Human rights activists based in Laayoune and Dakhla revealed in April that an estimated 250 people contracted the virus in the Tindouf camps.
Rabat – The precarious health situation in the Tindouf camps due to the spread of COVID-19 has prompted a member of the European Parliament (MEP), Anna Bonfrisco, to call on the European Committee to investigate Algeria’s responsibility in human rights violations in the camps.
The Tindouf camps in western Algeria are a group of refugee camps under the control of the Polisario Front. Residents of the camps have long denounced the repression of their basic freedoms.
In a written question to the Committee, Bonfrisco highlighted the urgent need for Algeria to implement a census in the Tindouf camps, where residents are deprived of many basic rights including employment, food and medicine, and freedom of movement.
The Italian politician warned that “the uncontrolled spread of the COVID-19 pandemic constitutes a potential health threat, which also jeopardizes the lives of humanitarian workers.”
Recalling that European borders are experiencing a migration crisis characterized by mass flow of refugees, migrants, and displaced people, the official said that “many of these refugees are from sub-Saharan countries and transit through countries like Algeria and Libya.”
In an attempt to hold Algeria responsible, Bonfrisco urged the European Committee to “clarify the responsibility of the host countries towards refugees on their territories, having regard in particular to the provision of basic services, the implementation of a census and freedom of movement.”
Bulgarian MEP Ilhan Kyuchyuk made similar statements late last month, condemning Polisario’s exploitation of the dire humanitarian situation in the camps and Algeria’s refusal to organize a census.
The MEPs’ remarks follow those of Belgian Euro-Deputy and former journalist Frederique Ries who in early April called on the European Commission to investigate Algeria’s “irresponsible attitude” towards the Tindouf camps population.
Ries pointed out Algeria’s inability to safeguard the Sahrawi population sequestered by the Polisario Front, allowing human rights abuse to prevail “on its soil.”
Human rights abuse in the camps
The Sahrawi population in the Tindouf camps found itself isolated and trapped in the desert after Algeria and Mauritania closed their borders and entered lockdown due to the spread of the COVID-19 pandemic.
Reports emerged in early April stating that while Polisario leadership self-isolate in their state-provided homes in Tindouf, Sahrawis are left behind to live in perilous conditions without basic sanitation, healthcare, or security.

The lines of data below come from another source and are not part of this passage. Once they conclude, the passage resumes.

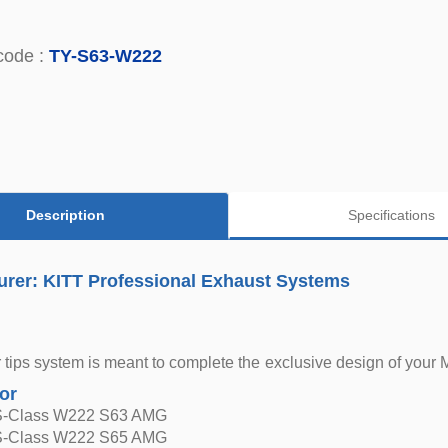
code :
TY-S63-W222
Description
Specifications
urer: KITT Professional Exhaust Systems
r tips system is meant to complete the exclusive design of your
for
S-Class W222 S63 AMG
S-Class W222 S65 AMG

While the Polisario Front and its self-imposed “government” continue to claim the pandemic has not reached the camps, human rights activists based in the southern Moroccan cities of Laayoune and Dakhla revealed that at least 250 people contracted the virus and have been held in isolation without basic medical care or supervision.
The Polisario Front, which claims to be the legitimate representative of the Sahrawi people, has long been involved in the embezzlement of funds and humanitarian aid, selling vital supplies in the black market in Rabouni, a city near the camps.